There are times when a client thinks they know better and want to tell me to not tie the topo into the boundary, they don’t care about it. One way or another, I will try to use the same care when surveying even if the client won’t let me charge enough. It’s my pride in my work that drives me to prepare a good product as I suppose it’s the same with other surveyors. We each must decide if we want to compete with low bidders who create a poor product or keep our own personal standards of what should be on a survey plan.
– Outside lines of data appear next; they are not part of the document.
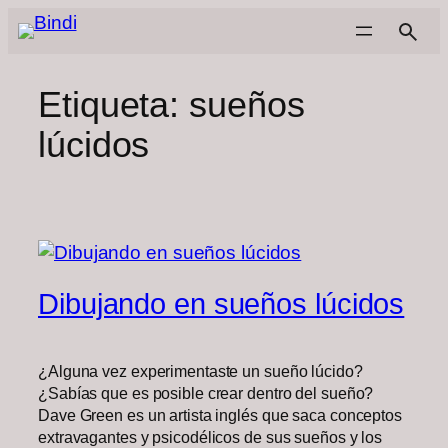
Saltar
al
contenido
Etiqueta:
sueños
lúcidos
Dibujando en sueños lúcidos
¿Alguna vez experimentaste un sueño lúcido?
¿Sabías que es posible crear dentro del sueño?
Dave Green es un artista inglés que saca conceptos
extravagantes y psicodélicos de sus sueños y los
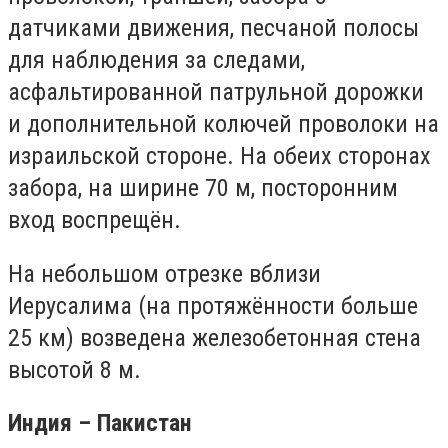
датчиками движения, песчаной полосы
для наблюдения за следами,
асфальтированной патрульной дорожки
и дополнительной колючей проволоки на
израильской стороне. На обеих сторонах
забора, на ширине 70 м, посторонним
вход воспрещён.
На небольшом отрезке вблизи
Иерусалима (на протяжённости больше
25 км) возведена железобетонная стена
высотой 8 м.
Индия – Пакистан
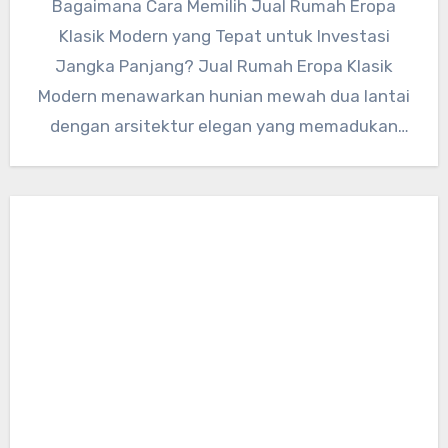
Bagaimana Cara Memilih Jual Rumah Eropa
Klasik Modern yang Tepat untuk Investasi
Jangka Panjang? Jual Rumah Eropa Klasik
Modern menawarkan hunian mewah dua lantai
dengan arsitektur elegan yang memadukan
estetika…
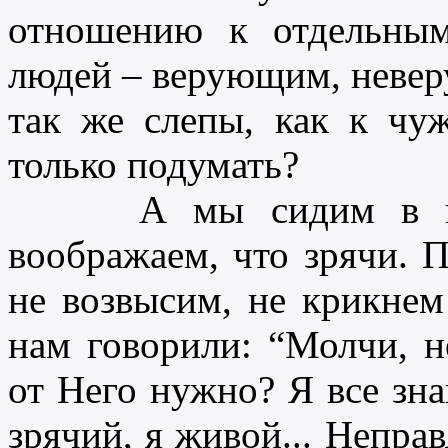
отношению к отдельны
людей – верующим, невер
так же слепы, как к чуж
только подумать?
А мы сидим в пыли
воображаем, что зрячи. 
не возвысим, не крикне
нам говорили: “Молчи, н
от Него нужно? Я все зна
зрячий, я живой... Неправ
Our employees will be watching us and follow our lead. 
When an apprentice and I go over the plans found in the process of researching jobs, I like to make mention of the surveyor or engineer whose name is on the plat and remind them first to go to the title block and see who is responsible for the survey. From there you know the quality of the work. When I see nice work on the plans of others, I like to let my people know so they understand why I think it’s art. 
I know people who invest in art because of its value, and because, well, its art and they love to look at it. My personal investment in the art of land surveying has been paying off for some time now. I see it in the apprentices I teach and their work. I find it on my old plans and the records I’ve kept. It has also saved me money by avoiding possible mistakes while making neighboring surveys easier. 
The experience and wisdom licensed land surveyors possess, along with engineers and skilled party chiefs cannot be taught in school. There would be too much territory to cover. For that reason, even the brightest student in a four-year surveying degree program cannot take the test in Pennsylvania until they have five years of practical experience. If young apprentices are in surveying for the long haul, the things we teach them today and the art and craft we pass along will pay dividends for generations to come.